■ Task statement:
Your task is to transcribe all of the data below exactly, omitting the images.
::: Exercise material
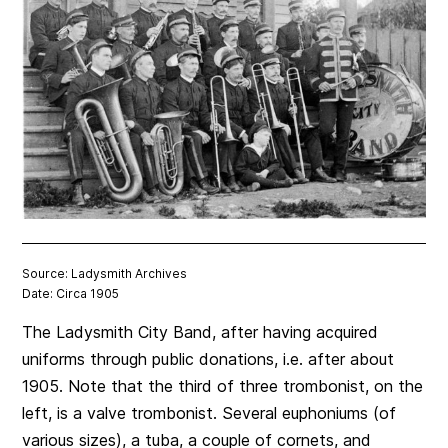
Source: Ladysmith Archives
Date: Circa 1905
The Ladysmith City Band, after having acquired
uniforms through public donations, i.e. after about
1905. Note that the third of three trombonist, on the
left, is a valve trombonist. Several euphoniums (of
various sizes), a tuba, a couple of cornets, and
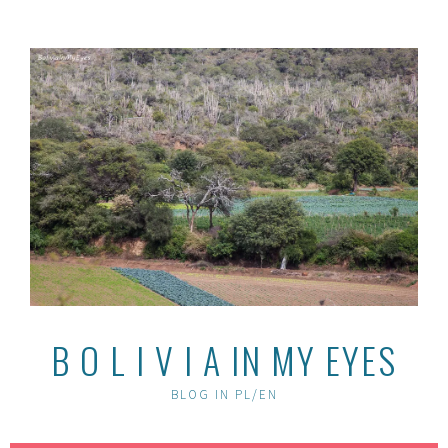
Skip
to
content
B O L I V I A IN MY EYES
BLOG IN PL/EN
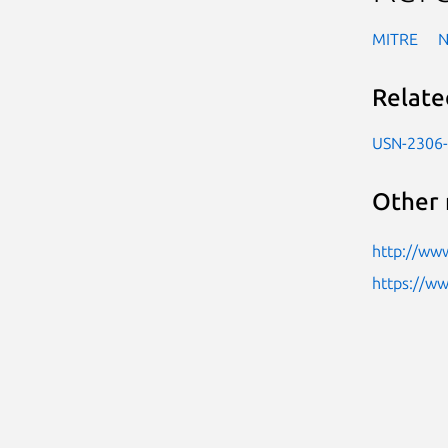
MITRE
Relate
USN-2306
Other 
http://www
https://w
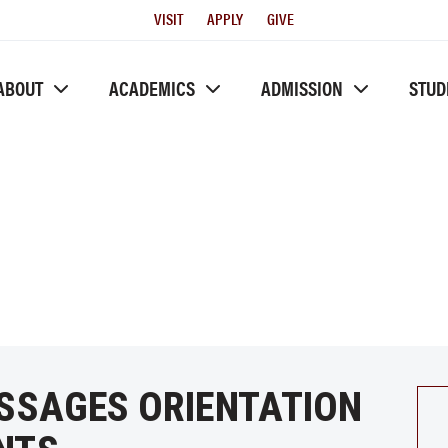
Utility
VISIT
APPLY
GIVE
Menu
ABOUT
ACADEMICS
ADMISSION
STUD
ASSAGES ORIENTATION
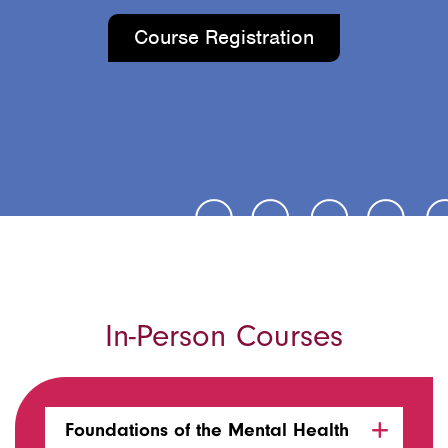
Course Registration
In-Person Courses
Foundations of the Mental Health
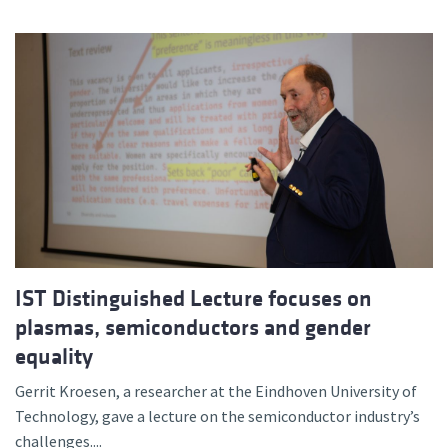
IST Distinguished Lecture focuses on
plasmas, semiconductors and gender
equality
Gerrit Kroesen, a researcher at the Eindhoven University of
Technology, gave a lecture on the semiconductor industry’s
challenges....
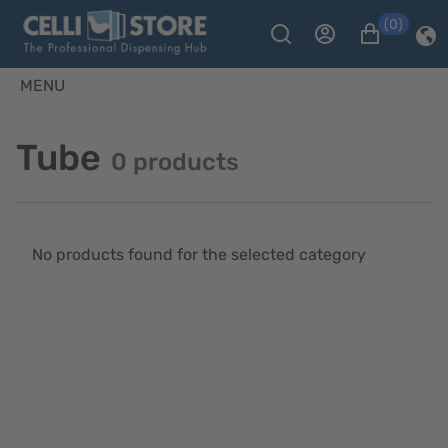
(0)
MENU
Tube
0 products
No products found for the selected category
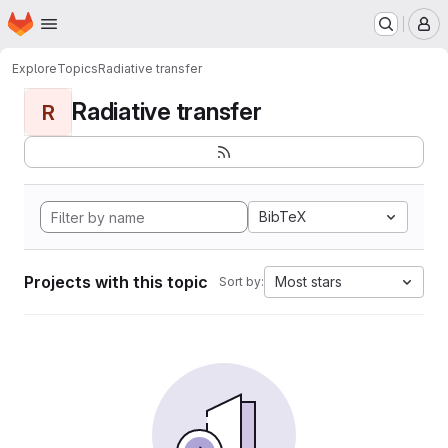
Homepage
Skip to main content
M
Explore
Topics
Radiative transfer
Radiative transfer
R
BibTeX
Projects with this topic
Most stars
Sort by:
::::::
■ Answer for this exercise:
Source: Ladysmith Archives
Date: Circa 1905
The Ladysmith City Band, after having acquired
uniforms through public donations, i.e. after about
1905. Note that the third of three trombonist, on the
left, is a valve trombonist. Several euphoniums (of
various sizes), a tuba, a couple of cornets, and
Skip
to
content
B O L I V I A IN MY EYES
BLOG IN PL/EN
MITRE
Relate
USN-2306
Other 
http://www
https://w
Utility
VISIT
APPLY
GIVE
Menu
ABOUT
ACADEMICS
ADMISSION
STUD
ASSAGES ORIENTATION
Course Registration
In-Person Courses
Foundations of the Mental Health
IST Distinguished Lecture focuses on
plasmas, semiconductors and gender
equality
Gerrit Kroesen, a researcher at the Eindhoven University of
Technology, gave a lecture on the semiconductor industry’s
challenges....
(0)
MENU
Tube
0 products
No products found for the selected category
Homepage
Skip to main content
M
Explore
Topics
Radiative transfer
Radiative transfer
R
BibTeX
Projects with this topic
Most stars
Sort by:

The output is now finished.